The opinion of the court was delivered by: Hon. Gonzalo P. Curiel United States District Judge
ORDER GRANTING DEFENDANTS' MOTION TO DISMISS [DKT. NO. 18]
On May 25, 2012, Plaintiff Alan W. Wolcott ("Plaintiff") filed a complaint and on September 18, 2012, Plaintiff filed a second amended complaint. (Dkt. Nos. 1, 16.) On November 19, 2012, Defendants filed a motion to dismiss for failure to state a claim. (Dkt. No. 18.) For the reasons below, the Court GRANTS Defendants' motion and DISMISSES Plaintiff's claim.
In the second amended complaint, Plaintiff claims that he provided a
tip to the Federal Bureau of Investigation ("FBI") in response to a
request made by
Defendant Keith Slotter.*fn1 According to Plaintiff,
Mr. Slotter, special agent for the FBI and host of the television
program "The FBI's Most Wanted", "emanated to the general public
agreement announcing orally 'the FBI needs your help.'"*fn2
Plaintiff alleges that he responded to the Mr. Slotter's
public offer via telephone, and left several messages asking Mr.
Slotter to return Plaintff's telephone call. Plaintiff asserts that he
tried to gather information regarding the James Whitney Bulger case.
Because Plaintiff "has not been allowed to confer" with Mr. Slotter
regarding the information, Plaintiff asserts three causes of action:
mistake, fraud, and bad faith. Plaintiff requests compensatory damages
in the amount of $2 million, plus $360,897.15 in interest. Plaintiff
further prays for injunctive relief as the case is pending.
"To survive a motion to dismiss, a complaint must contain sufficient factual matter, accepted as true, to 'state a claim to relief that is plausible on its face.'" Ashcroft v.
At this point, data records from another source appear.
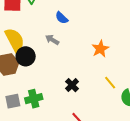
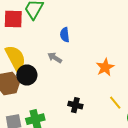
blue semicircle: (62, 18) -> (65, 35), turned 40
black cross: (72, 85) -> (75, 105), turned -32

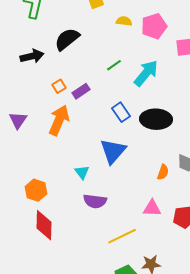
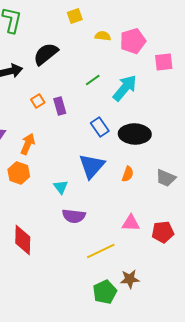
purple rectangle: (81, 91) -> (60, 106), turned -72
orange arrow: (59, 120) -> (28, 144), moved, size x0.7
orange semicircle: (163, 172) -> (128, 174), moved
orange hexagon: (36, 190) -> (19, 173), moved

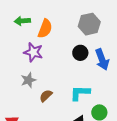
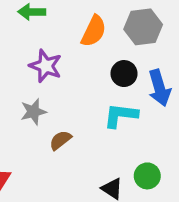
orange semicircle: (45, 29) -> (94, 31), moved
cyan L-shape: (80, 93) -> (121, 115), moved

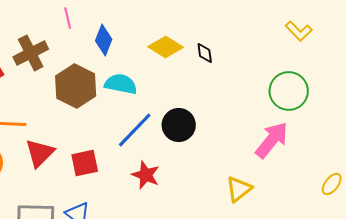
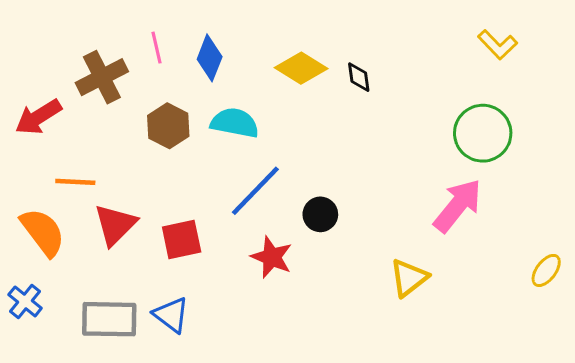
pink line: (68, 18) -> (156, 48), moved
brown hexagon: (76, 86) -> (168, 126), size x0.7
black circle: (179, 125) -> (320, 214), moved, size x0.7

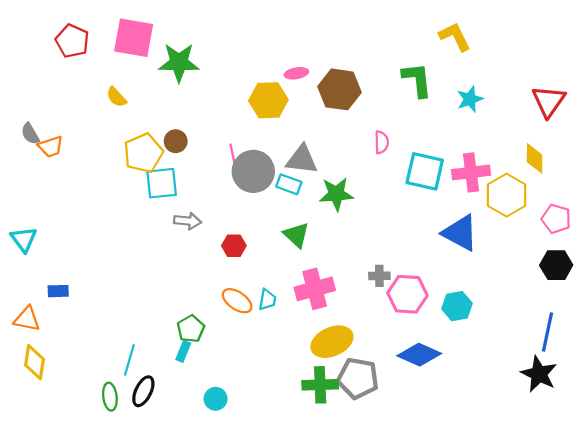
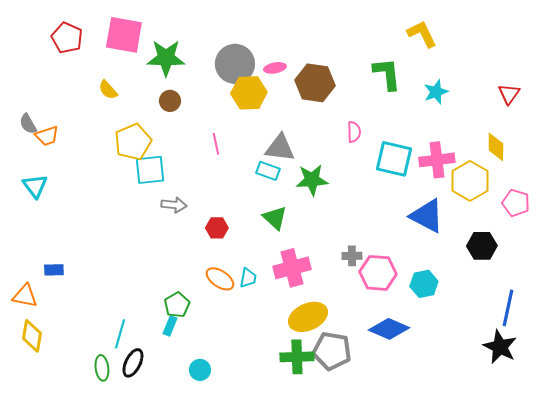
red triangle: (549, 101) -> (509, 94), size x0.7
brown circle: (176, 141) -> (170, 101), moved
gray circle: (253, 171) -> (235, 64), moved
cyan triangle: (24, 239) -> (35, 186), moved
black hexagon: (556, 265) -> (482, 246), moved

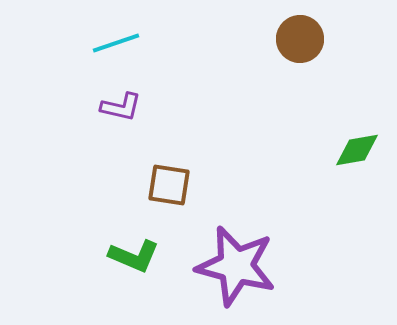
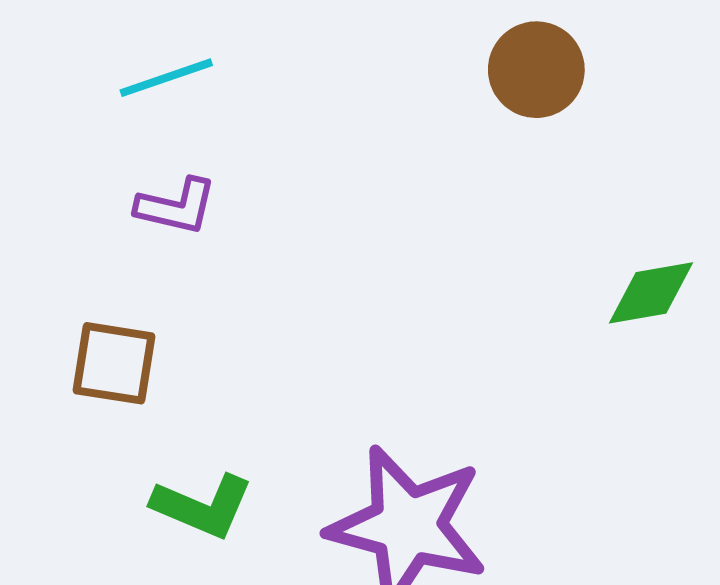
brown square: (169, 185) -> (114, 363), moved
Iqbal,129 S. Ct. 1937, 1949 (2009) (quoting Twombly, 550 U.S. at 547). A claim is facially plausible when the factual allegations permit "the court to draw the reasonable inference that the defendant is liable for the misconduct alleged." Id. In other words, "the non-conclusory 'factual content,' and reasonable inferences from that content, must be plausibly suggestive of a claim entitling the plaintiff to relief." Moss v. U.S. Secret Service, 572 F.3d 962, 969 (9th Cir. 2009). "Determining whether a complaint states a plausible claim for relief will . . . be a context-specific task that requires the reviewing court to draw on its judicial experience and common sense." Iqbal, 129 S. Ct. at 1950. To determine the adequacy of a complaint, conclusory allegations are disregarded, and a court is to ask whether well-pled factual allegations plausibly suggest that Plaintiff is entitled to relieve. Id.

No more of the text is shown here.